I absolutely love going to a show and putting what my horse knows to the test and coming out knowing what I need to work on. But being put up against horses who are out of our reach, at the moment, its hard to compare yourselves to them if you know what I mean.
@Dreamcatcher Arabians- Hehe that's the same path Faith and I are following. Except next year, when we do more breed shows, we will be doing w/t/c. If she isn't ready then we'll skip the breed shows and still do w/t. (:
AQHA, when I was younger (like 100 years ago) I used to show at this little backyard show in San Bernardino, CA at 6th & Tippecanoe. It was the grubbiest little place, all of the ETI Corral arenas were kind of grubby and shabby, at least back then. I was 12 years old and riding my very first "owned" horse, a 3 y.o. OTTB named Bruiser LaRue, nicknamed Boozer because he liked to steal beer. He and I were both green as grass and barely doing Hunter Hack in an area where you had to travel 4 hrs to buy a hard hat. The footing was awful, but we frequently had 50 or more riders in those classes, and that was just for my age group. My trainer was all about getting miles so I rode in my age group, open, and 18 and under. After I'd been at it about 3 years, I discovered I was riding against the likes of George Morris, Rodney Jenkins and Hap Hansen and being judged by Clyde Kennedy. I got my a$$ kicked around that ring many times but I could never ever replace all I learned at that grubby little show. I didn't know who those guys were THEN but I learned. I learned about them and from them and when we all met up at Rancho Bernardo in a jumping class.......I'll tell you what...I knew I had done something to come in right behind those guys for time and clean rounds. On BOOZER, the racetrack reject, my one and only horse at that time.

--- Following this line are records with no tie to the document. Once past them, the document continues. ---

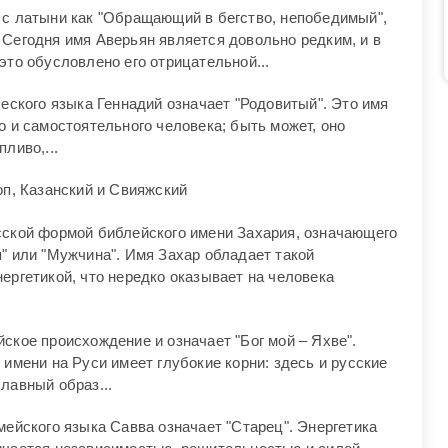
 с латыни как "Обращающий в бегство, непобедимый",
Сегодня имя Аверьян является довольно редким, и в
это обусловлено его отрицательной...
ческого языка Геннадий означает "Родовитый". Это имя
о и самостоятельного человека; быть может, оно
ливо,...
оп, Казанский и Свияжский
сской формой библейского имени Захария, означающего
" или "Мужчина". Имя Захар обладает такой
ергетикой, что нередко оказывает на человека
ское происхождение и означает "Бог мой – Яхве".
 имени на Руси имеет глубокие корни: здесь и русские
лавный образ...
мейского языка Савва означает "Старец". Энергетика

Don't you worry about comparing yourself to the other folks who may have more expensive and more trained horses who've been doing it longer. Just watch what they do, copy what works and throw out what doesn't. Be friendly and get to know them and ask them for tips. They'll give 'em to you, there's nothing an accomplished showman likes to do more than show off and tell stories. LISTEN and LEARN and come back and beat their butts at the Worlds. Be GLAD you have tough competition, it will make you better much faster than if all you had to do was compete against other folks at the same level you're at.
If I can get thrown out of the ring by Clyde Kennedy because I DARED to wear a colored hunt shirt (back then everyone pretty much wore livery, black coat, white shirt and tan or yellow breeches) in HIS ring, by God, you can go through it all too!
He gave me 30 seconds to get a white shirt and get back in the ring. I don't think the old f*rt (God rest his LOVELY, knowledgable soul) thought for 1 minute that I'd fly out that gate and strip right there and borrow my trainer's shirt and get back in there before the gate closed on me, but I did it. This was at State Champs in Santa Rosa and NO I didn't win, not a thing except food poisoning, that trip!